Bavituximab is the lead antibody being evaluated as immunotherapy (helping the body's immune system to fight infections) for several oncology indications. SUNRISE is a pivotal Phase III, multinational, double-blind, randomized, controlled trial (RCT) of bavituximab plus docetaxel versus docetaxel alone in patients with previously treated Stage IIIb/IV non-squamous non-small cell lung cancer (NSCLC). SUNRISE has two planned interim analyses. The first is a safety assessment triggered after 33% of a pre-specified number of patient deaths and the second will assess both safety and efficacy after 50% of pre-specified deaths. There is no timeline as to when these might occur.

In January, Peregrine presented updated data from a single-arm Phase II investigator sponsored trial (IST) using bavituximab and NexAVAR. NexAVAR from Bayer (OTCPK:BAYRY) is the only oral therapy FDA-approved specifically for unresectable hepatocellular carcinoma (HCC). The combination was associated with a 4-month progression-free survival (PFS) in 62% of 38 patients with advanced HCC. Two patients (5%) achieved a partial response and the median overall survival (OS) was 6.2 months. The trial is being conducted by the University of Texas Southwestern Medical Center (UTSW) and may have more analyses revealed at a later time.

The company is currently evaluating its options on how to advance bavituximab in breast cancer. Two other ISTs are ongoing in rectal adenocarcinoma and advanced melanoma. The availability of funds is the major limiting factor.

Financial position:

At January 31, 2015, Peregrine had $55.2 million in cash and equivalents. Management believes they have sufficient cash resources to fund operations through at least December 2015.

Cash flows/expenses:

Peregrine's contract manufacturing business, Avid Bioservices, produced $5.7 million in revenue in FQ3 and $17.4 million for the current nine-month period. This represents a 10% increase over the same nine-month period. The revenue guidance is $5.6-$7.6 million for FQ4, while consensus revenue is $6.42 million. These targets are very likely to be reached.
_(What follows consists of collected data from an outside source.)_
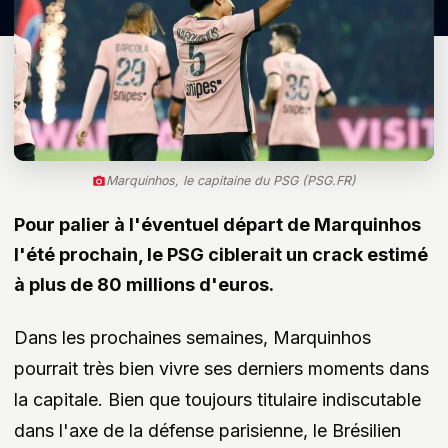
Marquinhos, le capitaine du PSG (PSG.FR)
Pour palier à l'éventuel départ de Marquinhos
l'été prochain, le PSG ciblerait un crack estimé
à plus de 80 millions d'euros.
Dans les prochaines semaines, Marquinhos
pourrait très bien vivre ses derniers moments dans
la capitale. Bien que toujours titulaire indiscutable
dans l'axe de la défense parisienne, le Brésilien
Research and development spending saw an expected increase in FQ3 to $11.3 million as SUNRISE progresses. The RCT started in 2013 and the past 3 FQ R&D costs totaled $10.0 million in FQ2, $10.2 million in FQ1, and $8.8 million in FQ4 2014. R&D expenses in future quarters are likely to be in the $11-12 million range. Selling, general and administrative spending has been consistently between $4 and $5 million for the past year and is likely to remain there.

Forward look:

There is only one scheduled catalyst for 2015. A Phase I IST by UTSW incorporates bavituximab into the standard of care treatment with capecitabine and radiation therapy of patients with rectal adenocarcinoma. UTSW is trying to identify the bavituximab's maximum tolerated dose in the combination; the trial has a primary completion date of August 2015. Another Phase I IST evaluating bavituximab in advanced melanoma is still enrolling and won't be done until 2016. UTSW may report more results/analyses for the HCC trial, but if there are no additional complete or partial responses, the data won't move the stock price. Avid Bioservices does generate income. However, analysts have this pegged down, and estimates have been spot on the past 2 quarters. FQ4 is bound to be in line once again.

In conclusion, there isn't much happening with this stock this year. 2016 will be more exciting; however, to get there, Peregrine may have to dilute again. The only probable surprises during the year are additional agreements for ISTs. It does take time for investigators to write grant requests, and more time for the government (the most frequent source of past grants) to review and approve them. Longs holding out for SUNRISE have a good chance of success, based on the botched Phase II NSCLC trial results in 2013, which still delivered significant dose-dependent survival benefits. For prospective investors, other biotech stocks may be more attractive.